• RECORDS FOR THE EXERCISE:
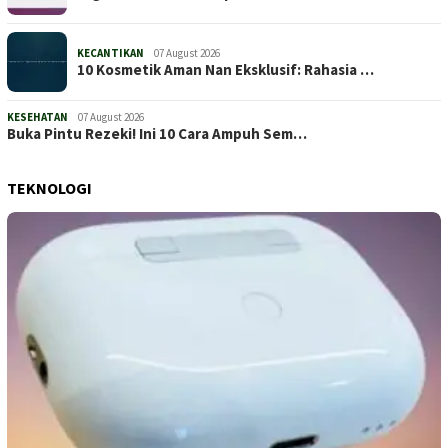
KECANTIKAN
07 August 2026
10 Kosmetik Aman Nan Eksklusif: Rahasia …
KESEHATAN
07 August 2026
Buka Pintu Rezeki! Ini 10 Cara Ampuh Sem…
TEKNOLOGI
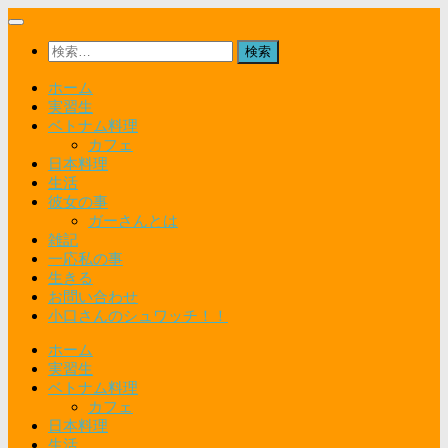
コ
ン
検
テ
索:
ン
ホーム
ツ
実習生
へ
ベトナム料理
ス
カフェ
キ
日本料理
ッ
生活
プ
彼女の事
ガーさんとは
雑記
一応私の事
生きる
お問い合わせ
小口さんのシュワッチ！！
ホーム
実習生
ベトナム料理
カフェ
日本料理
生活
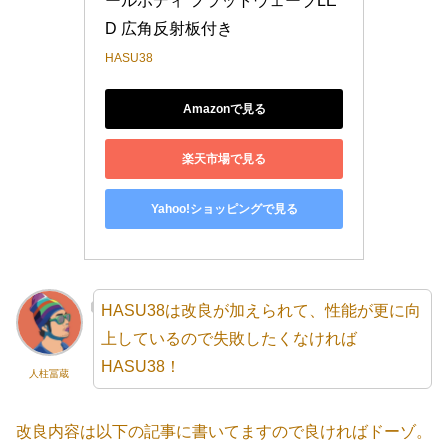
ールボディ フラットウェーブLE
D 広角反射板付き
HASU38
Amazonで見る
楽天市場で見る
Yahoo!ショッピングで見る
HASU38は改良が加えられて、性能が更に向
上しているので失敗したくなければ
HASU38！
人柱冨蔵
改良内容は以下の記事に書いてますので良ければドーゾ。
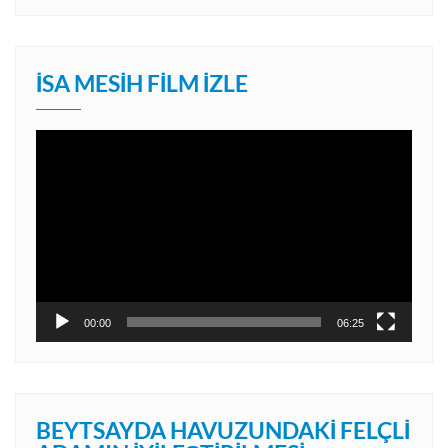
İSA MESIH FILM İZLE
Video
oynatıcı
00:00
06:25
BEYTSAYDA HAVUZUNDAKI FELÇLI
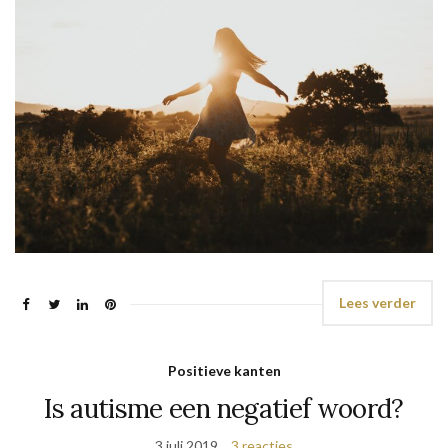
Lees verder
Positieve kanten
Is autisme een negatief woord?
3 juli 2019
3 reacties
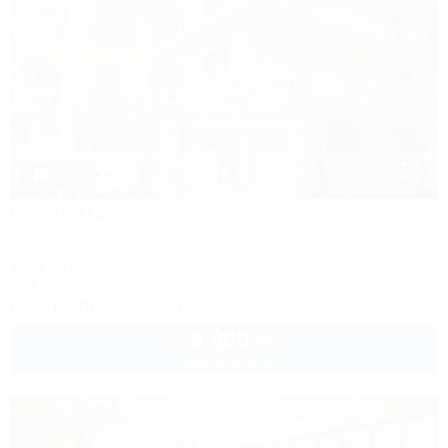
1 / 12
Гранд-Шато
Гостевой дом
Туапсе, Ольгинка, мкр. Горизонт, 52
100м до моря
Wi-Fi
Кондиционер
Бассейн
Автостоянка
+7 (988) 356-12-90
9 400
руб.
от
2 взр. в августе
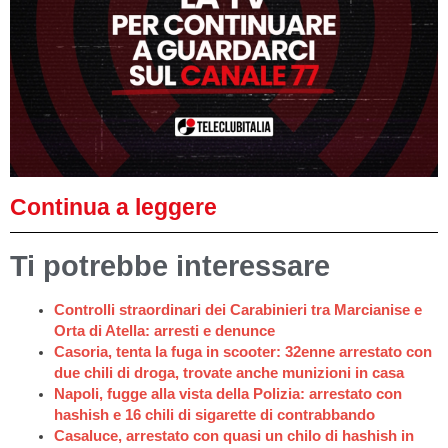
Continua a leggere
Ti potrebbe interessare
Controlli straordinari dei Carabinieri tra Marcianise e
Orta di Atella: arresti e denunce
Casoria, tenta la fuga in scooter: 32enne arrestato con
due chili di droga, trovate anche munizioni in casa
Napoli, fugge alla vista della Polizia: arrestato con
hashish e 16 chili di sigarette di contrabbando
Casaluce, arrestato con quasi un chilo di hashish in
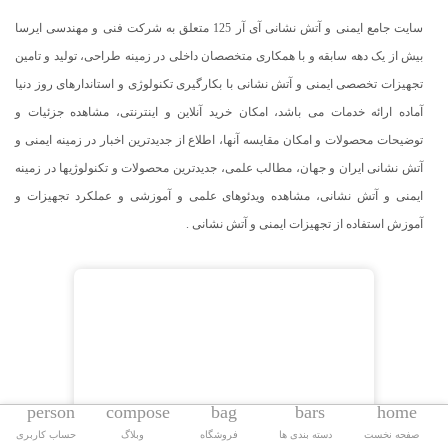
سایت جامع ایمنی و آتش نشانی آی آر 125 متعلق به شرکت فنی و مهندسی ایرسا
بیش از یک دهه سابقه و با همکاری متخصصان داخلی در زمینه طراحی، تولید و تامین
تجهیزات تخصصی ایمنی و آتش نشانی با بکارگیری تکنولوژی و استاندارهای روز دنیا
آماده ارائه خدمات می باشد، امکان خرید آنلاین و اینترنتی، مشاهده جزئیات و
توضیحات محصولات و امکان مقایسه آنها، اطلاع از جدیدترین اخبار در زمینه ایمنی و
آتش نشانی ایران و جهان، مطالب علمی، جدیدترین محصولات و تکنولوژیها در زمینه
ایمنی و آتش نشانی، مشاهده ویدئوهای علمی و آموزشی و عملکرد تجهیزات و
آموزش استفاده از تجهیزات ایمنی و آتش نشانی .
person
compose
bag
bars
home
صفحه نخست
دسته بندی ها
فروشگاه
وبلاگ
حساب کاربری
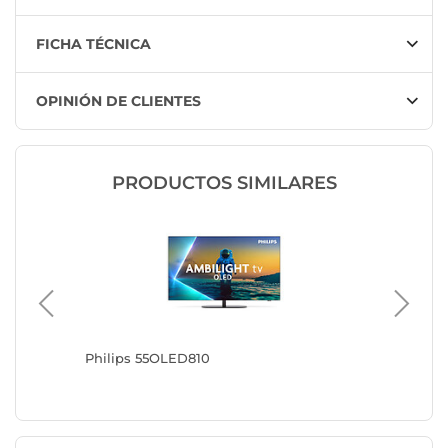
FICHA TÉCNICA
OPINIÓN DE CLIENTES
PRODUCTOS SIMILARES
Philips 55OLED810
Philips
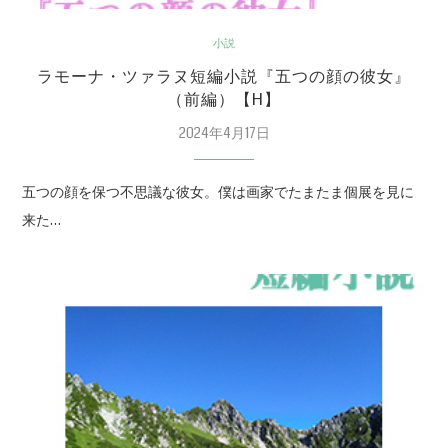
小説
ラモーナ・ツァラヌ短編小説『五つの顔の彼女』
（前編）【H】
2024年4月17日
五つの顔を保つ不思議な彼女。僕は画家でたまたま個展を見に
来た…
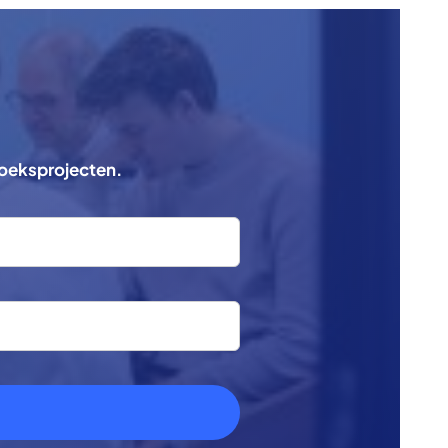
zoeksprojecten.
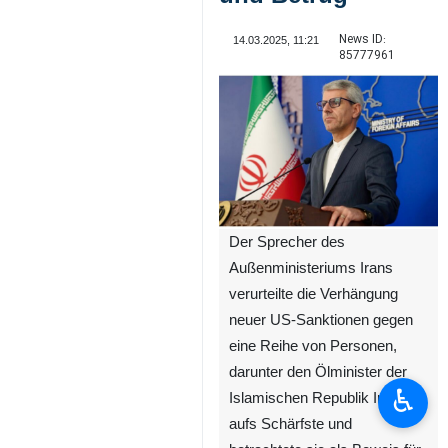
News ID:
14.03.2025, 11:21
85777961
Der Sprecher des
Außenministeriums Irans
verurteilte die Verhängung
neuer US-Sanktionen gegen
eine Reihe von Personen,
darunter den Ölminister der
♿︎
Islamischen Republik Iran,
aufs Schärfste und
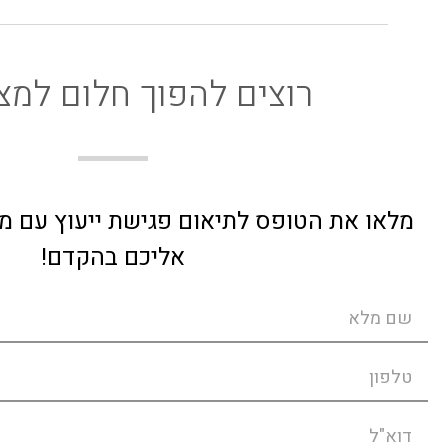
רוצים להפוך חלום למצ
מלאו את הטופס לתיאום פגישת ייעוץ עם מעצ
אליכם בהקדם!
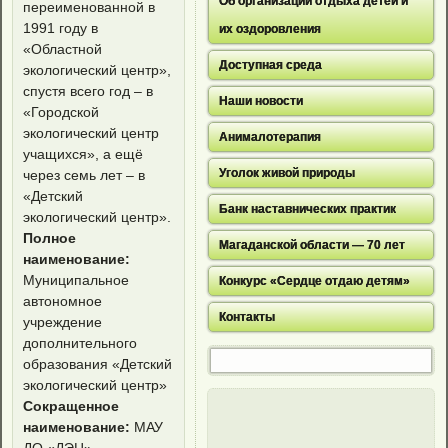
Об организации отдыха детей и
переименованной в
1991 году в
их оздоровления
«Областной
Доступная среда
экологический центр»,
спустя всего год – в
Наши новости
«Городской
экологический центр
Анималотерапия
учащихся», а ещё
Уголок живой природы
через семь лет – в
«Детский
Банк наставнических практик
экологический центр».
Полное
Магаданской области — 70 лет
наименование:
Муниципальное
Конкурс «Сердце отдаю детям»
автономное
Контакты
учреждение
дополнительного
образования «Детский
экологический центр»
Сокращенное
наименование:
МАУ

• WHAT TO WORK ON:
For the entries above, return an exact copy that omits the images.

• ANSWER SPACE:
KECANTIKAN
07 August 2026
10 Kosmetik Aman Nan Eksklusif: Rahasia …
KESEHATAN
07 August 2026
Buka Pintu Rezeki! Ini 10 Cara Ampuh Sem…
TEKNOLOGI
コ
ン
検
テ
索:
ン
ホーム
ツ
実習生
へ
ベトナム料理
ス
カフェ
キ
日本料理
ッ
生活
プ
彼女の事
ガーさんとは
雑記
一応私の事
生きる
お問い合わせ
小口さんのシュワッチ！！
ホーム
実習生
ベトナム料理
カフェ
日本料理
生活
ールボディ フラットウェーブLE
D 広角反射板付き
HASU38
Amazonで見る
楽天市場で見る
Yahoo!ショッピングで見る
HASU38は改良が加えられて、性能が更に向
上しているので失敗したくなければ
HASU38！
人柱冨蔵
改良内容は以下の記事に書いてますので良ければドーゾ。
İSA MESIH FILM İZLE
Video
oynatıcı
00:00
06:25
BEYTSAYDA HAVUZUNDAKI FELÇLI
Lees verder
Positieve kanten
Is autisme een negatief woord?
3 juli 2019
3 reacties
1 / 12
Гранд-Шато
Гостевой дом
Туапсе, Ольгинка, мкр. Горизонт, 52
100м до моря
Wi-Fi
Кондиционер
Бассейн
Автостоянка
+7 (988) 356-12-90
9 400
руб.
от
2 взр. в августе
Continua a leggere
Ti potrebbe interessare
Controlli straordinari dei Carabinieri tra Marcianise e
Orta di Atella: arresti e denunce
Casoria, tenta la fuga in scooter: 32enne arrestato con
due chili di droga, trovate anche munizioni in casa
Napoli, fugge alla vista della Polizia: arrestato con
hashish e 16 chili di sigarette di contrabbando
Casaluce, arrestato con quasi un chilo di hashish in
سایت جامع ایمنی و آتش نشانی آی آر 125 متعلق به شرکت فنی و مهندسی ایرسا
بیش از یک دهه سابقه و با همکاری متخصصان داخلی در زمینه طراحی، تولید و تامین
تجهیزات تخصصی ایمنی و آتش نشانی با بکارگیری تکنولوژی و استاندارهای روز دنیا
آماده ارائه خدمات می باشد، امکان خرید آنلاین و اینترنتی، مشاهده جزئیات و
توضیحات محصولات و امکان مقایسه آنها، اطلاع از جدیدترین اخبار در زمینه ایمنی و
آتش نشانی ایران و جهان، مطالب علمی، جدیدترین محصولات و تکنولوژیها در زمینه
ایمنی و آتش نشانی، مشاهده ویدئوهای علمی و آموزشی و عملکرد تجهیزات و
آموزش استفاده از تجهیزات ایمنی و آتش نشانی .
person
compose
bag
bars
home
صفحه نخست
دسته بندی ها
فروشگاه
وبلاگ
حساب کاربری
FICHA TÉCNICA
OPINIÓN DE CLIENTES
PRODUCTOS SIMILARES
Philips 55OLED810
Philips
小説
ラモーナ・ツァラヌ短編小説『五つの顔の彼女』
（前編）【H】
2024年4月17日
五つの顔を保つ不思議な彼女。僕は画家でたまたま個展を見に
来た…
zoeksprojecten.
News ID:
14.03.2025, 11:21
85777961
Der Sprecher des
Außenministeriums Irans
verurteilte die Verhängung
neuer US-Sanktionen gegen
eine Reihe von Personen,
darunter den Ölminister der
♿︎
Islamischen Republik Iran,
aufs Schärfste und
רוצים להפוך חלום למצ
מלאו את הטופס לתיאום פגישת ייעוץ עם מעצ
אליכם בהקדם!
Об организации отдыха детей и
переименованной в
1991 году в
их оздоровления
«Областной
Доступная среда
экологический центр»,
спустя всего год – в
Наши новости
«Городской
экологический центр
Анималотерапия
учащихся», а ещё
Уголок живой природы
через семь лет – в
«Детский
Банк наставнических практик
экологический центр».
Полное
Магаданской области — 70 лет
наименование:
Муниципальное
Конкурс «Сердце отдаю детям»
автономное
Контакты
учреждение
дополнительного
образования «Детский
экологический центр»
Сокращенное
наименование:
МАУ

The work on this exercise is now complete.